Troubleshooting and debugging in Kubernetes environment

Submitted by Admin on

Application containers running in Kubernetes are usually slim and don't include necessary tools for debugging. Most times they also don't run as root users so you can't do packet captures. In this article, we will discuss some alternatives.

TCPDUMP

1) TCPDUMP is used by most engineers to do network packet capture to analyze connectivity related issues. Since containers don't normally give you root, or have tcpdump installed, we can run tcpdump on the hosts. If you are using Google Cloud Kubernetes Engine (GKE),  the GKE worker nodes are just normal GCE VMs.

2) To capture traffic for a given POD, we first need to find the POD IP and which node it is running on (eg: kubectl get pod -o wide), then you can find that node IP (kubectl get node -o wide) to ssh to it.

3) Default GKE nodes runs Container OS (cos). It doesn't come by default with tcpdump or other tools. Once you ssh into the node, run toolbox to get into a Debian debug environment where you can install and run tools such as tcpdump using Debian package manager,

eg: apt install tcpdump

4) We can run tcpdump with a proper filter for the POD ip or application traffic port. If you used "toolbox" to run tcpdump and saved the pcap file, the resulting pcap file may be saved in the container specific directory. You may need to run below command to find the exact place: find / -name file.pcap

Debug pods without shell

Sometimes we need to check connections (netstat) inside a pod that doesn't have a shell or netstat installed. We can work around this by finding the worker node where the pod is running on, and login that worker node to run netstat.

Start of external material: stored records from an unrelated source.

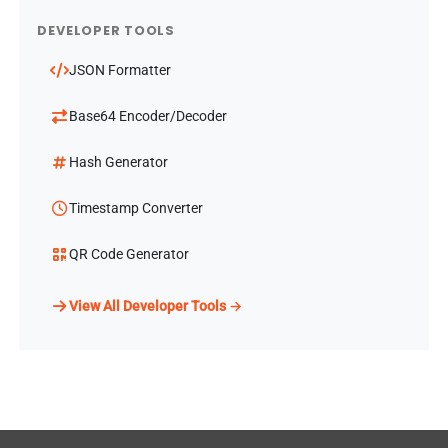
DEVELOPER TOOLS
JSON Formatter
Base64 Encoder/Decoder
Hash Generator
Timestamp Converter
QR Code Generator
View All Developer Tools →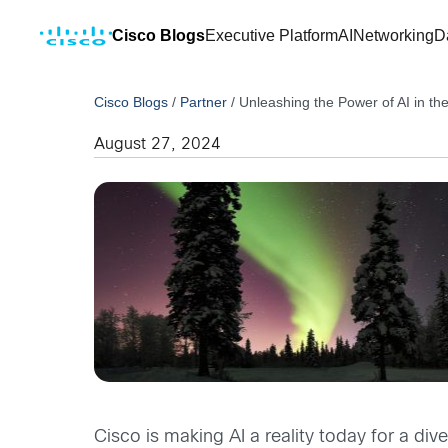
Cisco Blogs
Executive Platform
AI
Networking
D
Cisco Blogs
/
Partner
/
Unleashing the Power of AI in th
August 27, 2024
Cisco is making AI a reality today for a di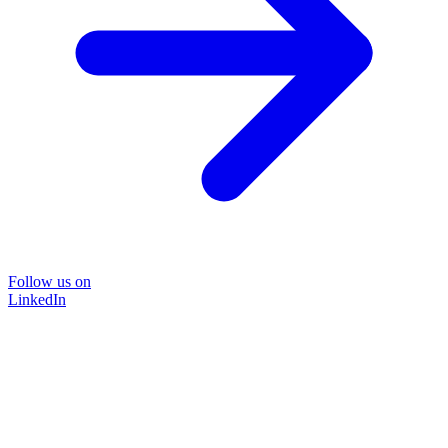
Follow us on
LinkedIn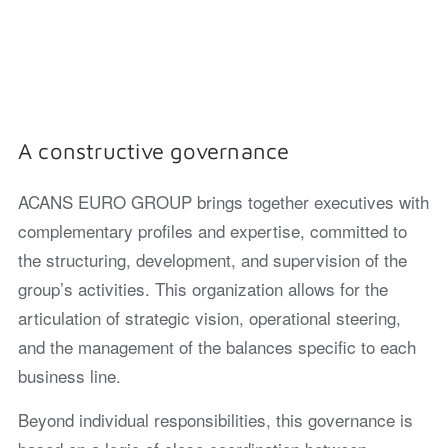
A constructive governance
ACANS EURO GROUP brings together executives with
complementary profiles and expertise, committed to
the structuring, development, and supervision of the
group’s activities. This organization allows for the
articulation of strategic vision, operational steering,
and the management of the balances specific to each
business line.
Beyond individual responsibilities, this governance is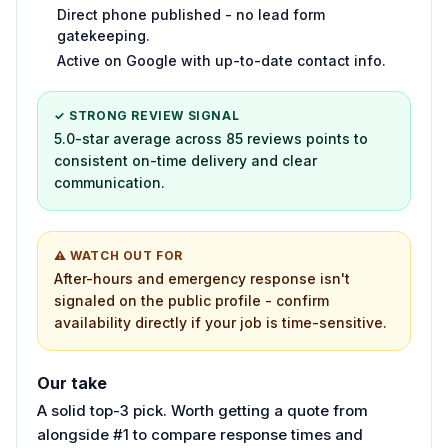
Direct phone published - no lead form
gatekeeping.
Active on Google with up-to-date contact info.
✓ STRONG REVIEW SIGNAL
5.0-star average across 85 reviews points to
consistent on-time delivery and clear
communication.
⚠ WATCH OUT FOR
After-hours and emergency response isn't
signaled on the public profile - confirm
availability directly if your job is time-sensitive.
Our take
A solid top-3 pick. Worth getting a quote from
alongside #1 to compare response times and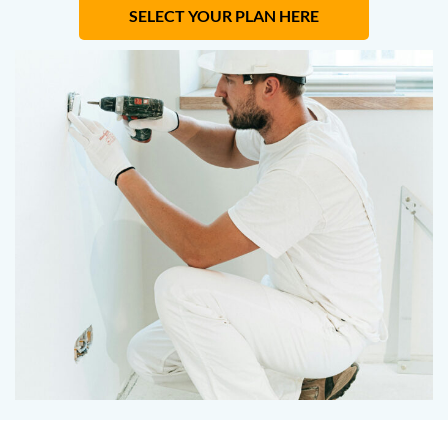
SELECT YOUR PLAN HERE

$ kubectl exec -it pod-name sh

OCI runtime exec failed: exec failed: container_linux.go:349: starting container process caused "exec: \"sh\": executable file not found in $PATH": unknown

command terminated with exit code 126

Since the pod doesn't have shell, we can find the node where the pod is running (kubectl get pods -o wide | grep pod-name) and ssh to the node to run netstat. Once you are on the node, and find the PID (eg: 1234) of the docker process corresponding to your pod, you then:

$ sudo nsenter -t 1234 --net netstat -an

This approach can also be used to run other network commands that are installed on the worker node for the network namespace of the application container that we can't shell into using normal kubectl exec.

If we really need to shell into the running pod, we can launch a root user busybox as a dummy sidecar container, sharing the same network and process namespace as the application container.

$ docker run --privileged -v /tmp:/temp --rm --pid container:container_id --net container:container_id -it busybox /bin/sh

As you can see, we are now able to see the main application's process and network namespace but with our own disk. Since we are root user, we can add additional tools as needed if we were to use other container images such as alpine (apk add) or debian (apt install). The docker run option -v /tmp:/temp gives a way to output files to /temp so that you can access them from worker node's /tmp after you exit the container.